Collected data
_____

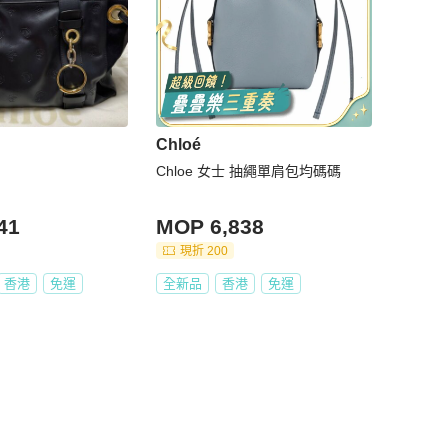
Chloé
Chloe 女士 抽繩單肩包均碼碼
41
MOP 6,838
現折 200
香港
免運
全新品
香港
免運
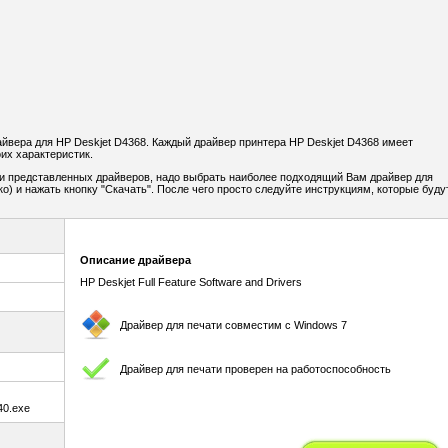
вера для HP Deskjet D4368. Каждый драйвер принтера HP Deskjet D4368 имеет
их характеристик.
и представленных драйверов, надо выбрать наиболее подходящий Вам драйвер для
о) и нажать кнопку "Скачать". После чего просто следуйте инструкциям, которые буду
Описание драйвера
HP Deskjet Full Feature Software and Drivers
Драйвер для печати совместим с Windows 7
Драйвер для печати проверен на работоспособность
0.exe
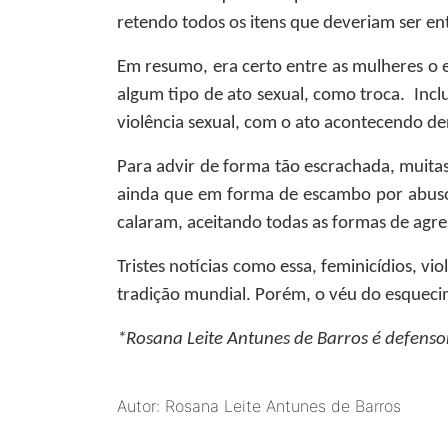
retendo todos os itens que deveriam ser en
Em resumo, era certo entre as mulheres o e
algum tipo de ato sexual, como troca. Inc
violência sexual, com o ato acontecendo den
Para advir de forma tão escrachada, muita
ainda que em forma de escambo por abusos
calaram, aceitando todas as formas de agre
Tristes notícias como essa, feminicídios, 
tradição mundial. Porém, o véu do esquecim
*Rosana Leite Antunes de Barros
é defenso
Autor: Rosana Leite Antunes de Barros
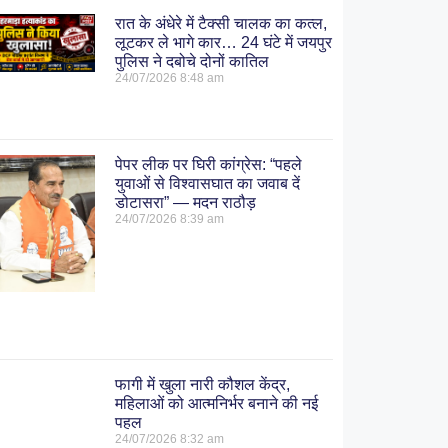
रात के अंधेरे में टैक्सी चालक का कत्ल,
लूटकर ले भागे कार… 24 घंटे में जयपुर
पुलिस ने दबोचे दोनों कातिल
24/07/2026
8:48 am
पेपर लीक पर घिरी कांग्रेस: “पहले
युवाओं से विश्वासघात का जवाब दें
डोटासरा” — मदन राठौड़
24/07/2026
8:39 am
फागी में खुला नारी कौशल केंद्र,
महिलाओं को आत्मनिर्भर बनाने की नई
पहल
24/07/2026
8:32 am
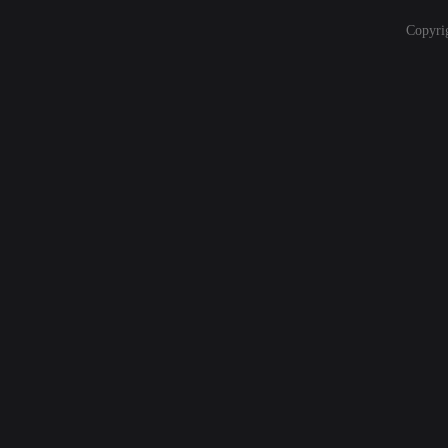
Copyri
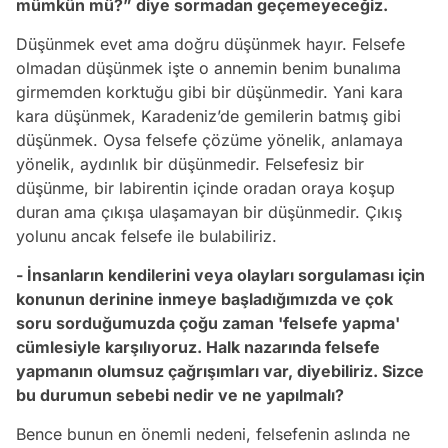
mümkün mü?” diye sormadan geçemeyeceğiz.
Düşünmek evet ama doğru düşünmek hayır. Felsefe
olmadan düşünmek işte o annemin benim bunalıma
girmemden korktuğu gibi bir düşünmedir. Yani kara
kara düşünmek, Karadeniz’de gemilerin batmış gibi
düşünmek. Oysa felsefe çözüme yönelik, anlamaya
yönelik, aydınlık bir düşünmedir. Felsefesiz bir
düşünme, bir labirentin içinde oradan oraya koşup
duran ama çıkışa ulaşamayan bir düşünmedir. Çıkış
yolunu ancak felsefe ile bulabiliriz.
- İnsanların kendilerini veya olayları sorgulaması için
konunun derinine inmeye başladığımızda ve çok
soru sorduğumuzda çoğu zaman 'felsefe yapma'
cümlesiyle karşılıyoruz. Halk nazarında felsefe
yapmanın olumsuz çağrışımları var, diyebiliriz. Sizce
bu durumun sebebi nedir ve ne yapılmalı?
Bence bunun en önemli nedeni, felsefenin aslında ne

_____

Task description: Set down, exactly as written above, each line from the one with "Chloe 女士 抽繩單肩包均碼碼" through the one with "tradição mundial. Porém, o véu do esquecim", and skip the pictures.

Solution to the exercise:
Chloe 女士 抽繩單肩包均碼碼
41
MOP 6,838
現折 200
香港
免運
全新品
香港
免運
вера для HP Deskjet D4368. Каждый драйвер принтера HP Deskjet D4368 имеет
их характеристик.
и представленных драйверов, надо выбрать наиболее подходящий Вам драйвер для
о) и нажать кнопку "Скачать". После чего просто следуйте инструкциям, которые буду
Описание драйвера
HP Deskjet Full Feature Software and Drivers
Драйвер для печати совместим с Windows 7
Драйвер для печати проверен на работоспособность
0.exe
retendo todos os itens que deveriam ser en
Em resumo, era certo entre as mulheres o e
algum tipo de ato sexual, como troca. Inc
violência sexual, com o ato acontecendo den
Para advir de forma tão escrachada, muita
ainda que em forma de escambo por abusos
calaram, aceitando todas as formas de agre
Tristes notícias como essa, feminicídios, 
tradição mundial. Porém, o véu do esquecim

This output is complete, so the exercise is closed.